Directions for this task – Locate "COLLECTORS CLUB" in the data below, then output the line it is on and all following lines through the last, word for word. Skip any pictures.

Exercise inputs below:

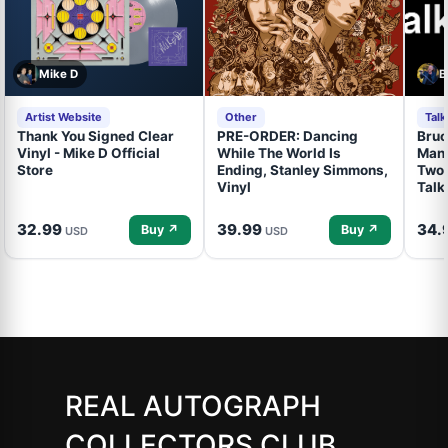
Mike D
B
Artist Website
Other
Tal
Thank You Signed Clear
PRE-ORDER: Dancing
Bruc
Vinyl - Mike D Official
While The World Is
Mand
Store
Ending, Stanley Simmons,
Two 
Vinyl
Talk
32.99
39.99
34.
Buy ↗
Buy ↗
USD
USD
REAL AUTOGRAPH
COLLECTORS CLUB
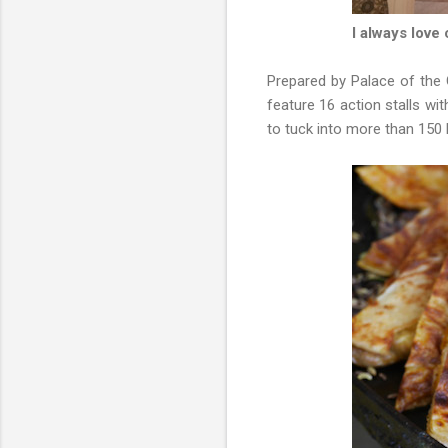
I always love
Prepared by Palace of the
feature 16 action stalls wi
to tuck into more than 150 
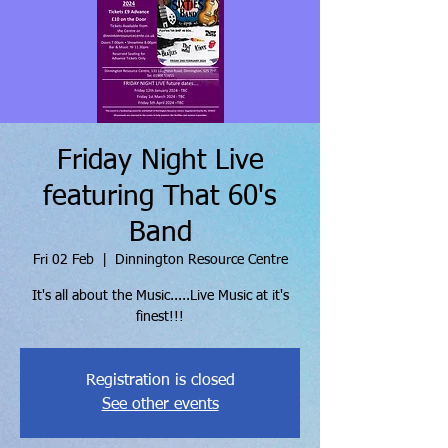
Friday Night Live
featuring That 60's
Band
Fri 02 Feb
  |  
Dinnington Resource Centre
It's all about the Music.....Live Music at it's
finest!!!
Registration is closed
See other events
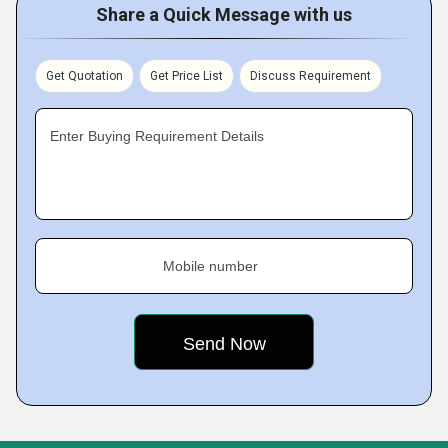
Share a Quick Message with us
Get Quotation
Get Price List
Discuss Requirement
Enter Buying Requirement Details
Mobile number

End of Exercise inputs.

Output –
COLLECTORS CLUB
I always love
Prepared by Palace of the
feature 16 action stalls wi
to tuck into more than 150 
Friday Night Live
featuring That 60's
Band
Fri 02 Feb
  |  
Dinnington Resource Centre
It's all about the Music.....Live Music at it's
finest!!!
Registration is closed
See other events
Share a Quick Message with us
Get Quotation
Get Price List
Discuss Requirement
Enter Buying Requirement Details
Mobile number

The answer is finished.